Luckily my cat Danny can always be counted on to cause trouble.
I think the hat came out looking a bit too 1982, so I'll most likely be sending it back into circulation in the secondhand economy.
All-in-all, I totally love my jumpsuit and I can see myself wearing it loads. The great thing is that its very comfy and feels very 'normal' to me already, like it belongs in my wardrobe. I'm really grateful to the person that gave this to Isabel, and to Isabel for thinking of passing it to me, and I'm pleased that it wasn't brought into existence for nothing.
I'd love to encourage others to get out the fabric paint and have a go at Edda Gimnes-ing garments, so if you have any questions about the process please do ask in the comments or on Instagram. To enter the challenge and be in with a chance of winning a fantastic sewing-related prize, you need to pick an inspiration image, refashion an old garment and post a picture of it either:
- On Instagram using the hashtags #TheRefashioners2018 #InspiredBy - you need to use both hashtags so Portia can find your entry!

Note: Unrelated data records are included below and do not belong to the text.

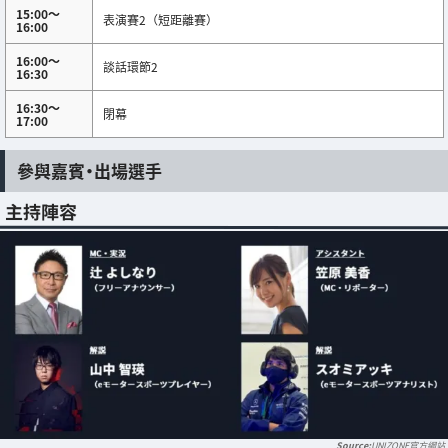
15:00～
表演賽2（短距離賽）
16:00
16:00～
談話環節2
16:30
16:30～
閉幕
17:00
參與嘉賓・出場選手
主持陣容
UNIZONE官方網站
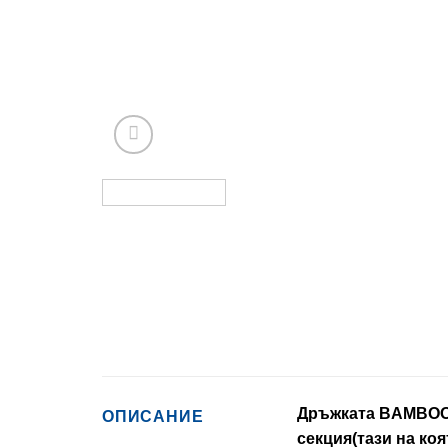
Дръжката BAMBOO е
ОПИСАНИЕ
секция(тази на коя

- On the community board on Facebook (you have to request an invite to join the group)
Once again, big thanks to Portia for getting me involved in her ambitious, incredible project and for challenging me to think outside the box. I don't think of myself as particularly creative when it comes to making clothes, but with The Refashioners project Portia sets a challenge that demands a response and definitely surprised me by pushing me out of my comfort zone, so thank you Portia!